Já passava das 16 horas quando o GPS anuncia com voz triunfante: “Chegou ao seu destino”, dou o primeiro passo fora do carro de forma desequilibrada, inspiro o Algarve, um comité de boas vindas surge de imediato em frente ao prédio, uma tia e sua sobrinha. Sem direito a Champanhe mas com muita simpatia e delicadeza apresentaram-me de forma orgulhosa ao seu T0, agora meu, mas só durante esta semana.
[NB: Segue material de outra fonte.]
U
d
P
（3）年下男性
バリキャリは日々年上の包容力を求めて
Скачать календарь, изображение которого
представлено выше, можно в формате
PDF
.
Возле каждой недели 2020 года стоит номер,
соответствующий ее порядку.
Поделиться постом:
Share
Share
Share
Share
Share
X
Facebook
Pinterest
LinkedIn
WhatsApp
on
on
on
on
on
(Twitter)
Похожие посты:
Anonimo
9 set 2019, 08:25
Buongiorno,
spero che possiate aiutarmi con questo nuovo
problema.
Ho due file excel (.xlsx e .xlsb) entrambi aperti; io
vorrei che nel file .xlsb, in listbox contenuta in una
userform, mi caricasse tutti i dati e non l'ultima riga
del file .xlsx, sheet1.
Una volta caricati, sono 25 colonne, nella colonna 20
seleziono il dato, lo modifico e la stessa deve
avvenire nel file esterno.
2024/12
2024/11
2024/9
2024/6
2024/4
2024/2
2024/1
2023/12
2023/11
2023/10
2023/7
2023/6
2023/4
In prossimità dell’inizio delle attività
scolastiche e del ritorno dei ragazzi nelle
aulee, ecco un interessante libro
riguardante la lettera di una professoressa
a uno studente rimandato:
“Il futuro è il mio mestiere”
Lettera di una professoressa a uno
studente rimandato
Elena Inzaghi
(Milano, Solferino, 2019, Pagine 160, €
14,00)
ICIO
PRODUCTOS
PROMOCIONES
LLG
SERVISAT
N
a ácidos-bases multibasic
Depois de umas breves explicações, fui surpreendido com um bónus: “como não temos nenhum cliente a seguir, no dia do "checkout" não precisam sair até às 12 horas (como estava enunciado nas regras), estejam à vontade para ficar até ao fim do dia se quiserem” anunciou a Tia, a sobrinha esboçou um sorriso, que se fazia notar por trás da máscara FFP2. Ótimo, acho que nunca tinha recebido um brinde destes, gostei claro, mas pôs-me logo a pensar… Será que a lista laranja (ou âmber, de forma chique) dos Britânicos tem alguma coisa a ver com isto?
Um prédio com mais de 40 anos que esconde dentro de si um bebé remodelado, acolhedor e confortável, sinto-me realmente de férias, uma vista descarada para a praia do Alvor obriga-me a tirar as fotografias da praxe. Com tanta agitação e emoção lembrei-me que me tinha esquecido de almoçar, coisa rara, resolvo com uma sandes rápida, de forma a atravessar a rua e penetrar na bela praia, eis quando… surge o primeiro banho de mar de 2021. Ocasião memorável, uma celebração com a natureza, algo fria é o pensamento inicial, mas passo a passo foi melhorando, o choque inicial transformou-se em agradável, tanto que esperei e desejei este preciso momento. Com um final de tarde solarengo e ameno, fui ficando ao sol, sem pressas até às 19 horas como é típico de férias. Depois do banho de mar chega o banho de realidade, preciso de ir ao supermercado, para além do almoço não quero também passar ao lado do jantar, nem cotonetes ou protetor solar tenho, ainda cheio de areia apresso-me, para rapidamente receber a primeira má notícia das férias, todos fecharam às 19 horas. Imagino que sejam regras de pandemia, em vez de deixar as pessoas irem fazer as suas compras de forma diluída, vamos mas é concentrar todos num curto espaço de tempo, faz todo o sentido, Graça.
Em jeito de desespero, meu amigo GPS o que podes fazer por mim? Não te preocupes diz-me ele, minimercado Montes de Alvor aberto até às 20 horas a uma módica distância de 3 quilómetros e duzentos metros. Dito e feito, há anos que não frequentava uma superfície de 20 m2, até foi um momento algo nostálgico, transportou-me para outros tempos… outra vida!
Ambiente familiar intergeracional (avó e neta), com sotaque da zona, importação de preços do norte da Europa, mas deu para desenrascar o básico, já tenho cotonetes mas continuo sem protetor solar. Um saco pequeno custou um saco grande, o jantar gourmet vai mesmo acontecer, sandes de atum e vinho tinto, reaprendi que as carcaças são papos-secos No momento final da compra, eu todo esperto e tecnológico passei o cartão por cima do ecrã do multibanco… o que fui fazer! “Moço tem de enfiar na máquina” Certo, peço desculpa pela ousadia.
Uma carcaça, ou melhor, um papo-seco com atum empurrado com um tinto de Setúbal tem outro encanto quando degustado no Algarve.
Um jantar ao pôr-do-sol marcou o encerramento do primeiro dia… Amanhã há mais!